Time for another Michael Haneke movie, this
time the 2003 German flick, TIME OF THE WOLF. This flick is Haneke's crack at
post-apocalyptic fiction and he does a good job. It makes me wonder if Cormac
McCarthy saw this flick before he wrote THE ROAD. Did you, Cormac? I'm curious!
The film gets off to a surprising start: we're
already post apocalypse, and a family arrives at their home with a car
well-stocked full of supplies. Looks like these people have their shit together
and have a chance to survive whatever the rest of the movie has in store.
Except as soon as they step into their own home, they're confronted by a family
of squatters. And before you know it, dad's dead and the supplies are gone.
Mom (Isabelle Huppert) takes to the road with
kids and searches for supplies and a place to stay, but it's the apocalypse, so
people are reluctant to help. The older of the two kids is her daughter (Anais
Demoustier) and she has a younger son as well (Lucas Biscombe). Eventually the
family meets up with a self-reliant, almost feral young man (Hakim Taleb) who
joins their group and continues with them until they come upon a community of
survivors who live in a warehouse near a train station, waiting for a train
that may never come.
No cause for this apocalypse is ever given.
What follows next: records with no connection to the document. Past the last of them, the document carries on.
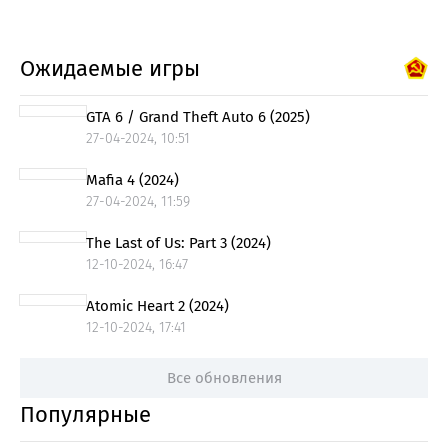
Ожидаемые игры
GTA 6 / Grand Theft Auto 6 (2025)
27-04-2024, 10:51
Mafia 4 (2024)
27-04-2024, 11:59
The Last of Us: Part 3 (2024)
12-10-2024, 16:47
Atomic Heart 2 (2024)
12-10-2024, 17:41
Все обновления
Популярные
The land is shrouded in fog, people are running out of food, and there's no law
and order. That's all we know. Haneke shoots with natural light, does his usual
thing of keeping his grim subjects at arms length, but still manages a hopeful
and powerfully emotional ending, both literally and symbolically.
You might be wondering how this is a horror
film. In this one, regular people are the monsters.